The possibility of perfection turns the average baseball watcher from excited to anxious. Everyone gets quieter—from the dugout to the press box. Perfect games are one of the miracles of baseball, an event so rare that only 20 of them had happened in all of college baseball. And none of them at UP.
In the press box, no one wanted to jinx it by saying it out loud. The PA announcer, Kerry Kirwan, asked if we were really watching “The PG Word.” Vice President of Athletics Scott Leykam asked if “it” would be a program first. Bryan Sleik, play-by-play for almost all Pilot sports, used every imaginable euphemism on air, running out to ask the rest of us if we’d had one before, letting us infer what he meant by “one.”
Everyone seemed nervous. Everyone, that is, but Rembisz. He was laughing with his teammates in the dugout, apparently unbothered by the pressure. It was his first start of the year, in a make-up game that had originally meant to be played in Seattle. After it’d been cancelled, the teams then scrambled to make it happen in Portland, and instead of being just another midweek college baseball game lost among all other Tuesday games, it turned into one of the best pitching performances in the sport’s history.
“It was just so random,” Rembisz said. “I was just like, ‘Oh man, we’re through six clean, we’re through seven clean, we’re through eight clean, this is hilarious.’ ”
By the final inning, Rembisz had entered a flow state. The only thoughts going through his mind on the mound were: Don’t think. Turn off all the noise.
“It’s just like a peace of mind where you’re very content,” he said. “Suddenly you’re just a guy doing a job out there.”
His last pitch was hit to third, where Cole Katayama-Stall ’28 fielded an awkward grounder and made the throw to first. Time seemed to slow as the ball traveled through the air. Zach Toglia ’25 at first made the catch and the whole stadium exhaled. It was a baseball miracle. Ryan Rembisz had thrown the 21st perfect game in college baseball history.

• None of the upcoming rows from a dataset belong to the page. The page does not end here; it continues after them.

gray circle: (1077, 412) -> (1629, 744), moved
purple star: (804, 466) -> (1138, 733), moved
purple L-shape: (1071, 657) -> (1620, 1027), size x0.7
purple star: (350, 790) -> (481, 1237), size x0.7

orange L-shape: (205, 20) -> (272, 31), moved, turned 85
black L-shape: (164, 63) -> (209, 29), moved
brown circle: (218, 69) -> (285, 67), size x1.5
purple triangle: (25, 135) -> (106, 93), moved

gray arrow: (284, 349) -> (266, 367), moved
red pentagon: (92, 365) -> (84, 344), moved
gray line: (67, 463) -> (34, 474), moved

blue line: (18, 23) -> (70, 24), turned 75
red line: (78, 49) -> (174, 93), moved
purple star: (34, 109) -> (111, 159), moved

Rembisz estimates he got over 100 texts from friends and family after making history. He had around 130 DMs on Instagram. A litany of interviews followed, from Baseball America to the Portland Tribune. Major League Baseball’s official Instagram account posted about it and got 105,000 likes. The college baseball world was in awe of Rembisz’s performance—a perfect game is rare enough, but to strike out 12 batters on just 90 pitches is even more miraculous.This is the last year of Rembisz’s career. He spent the first three years at UP as a perfectly fine long relief pitcher, a rubber arm that can eat a few innings when needed. On that Tuesday, all he had to do was just that. Instead, he put together not just the best pitching performance in Pilot history, but one of the best ever in college baseball.
The feelings of absurdity that Rembisz felt and the anxiety shared by everyone else will be left behind from that day. But the perfection he achieved now lasts forever.
KYLE GARCIA ’20 is University of Portland’s Assistant Athletic Director, Communications.